И мысленно я начинаю «Последнее слово»; я напишу его позже, но оно вышло тогда из моего сна под крысиный крик.
«Праздник слова!»
Узнаю по тому морю гула – его донесло до меня в мой затвор.
И еще узнал я, что со всех концов мира съехались писатели и поэты: и те, о которых память жива, и те, только именем вечные, но и те забытые, живые в книгах, – они тоже явились на этот праздник.
Париж еще громаднее, улицы раскинулись еще дальше, и нет предместий – один Париж.
Я в моем затворе, где-то на самом краю, у какой-то в бесконечность уходящей черты. Моя стеклянная комната в саду, опаловый свет мне сверху: помню, в больнице и в тюрьме такое – с замазанным известью окном.
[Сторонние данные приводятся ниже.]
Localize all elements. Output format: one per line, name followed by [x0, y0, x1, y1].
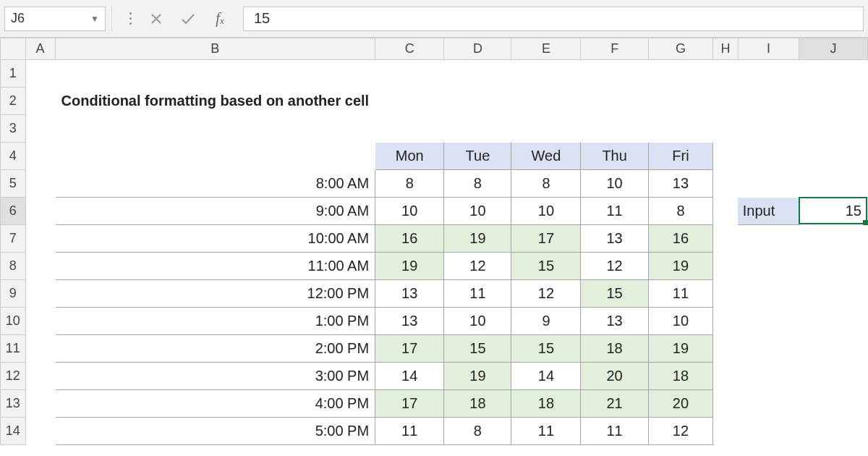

Не спуская глаз василиска, опаловых12, как этот единственный свет, наблюдает за мной Костяная нога13. Но я делаю неимоверное усилие воли – гляжу в опаловые глаза и уже скрылся из ее глаз.
Улица – не протолкнешься, площади запружены – вышли все на этот праздник: одни стоят, ожидая, другие идут. У Трокадеро я совсем потерялся – стоял беспомощно, но воля и желание мое дойти – и мне указали дорогу.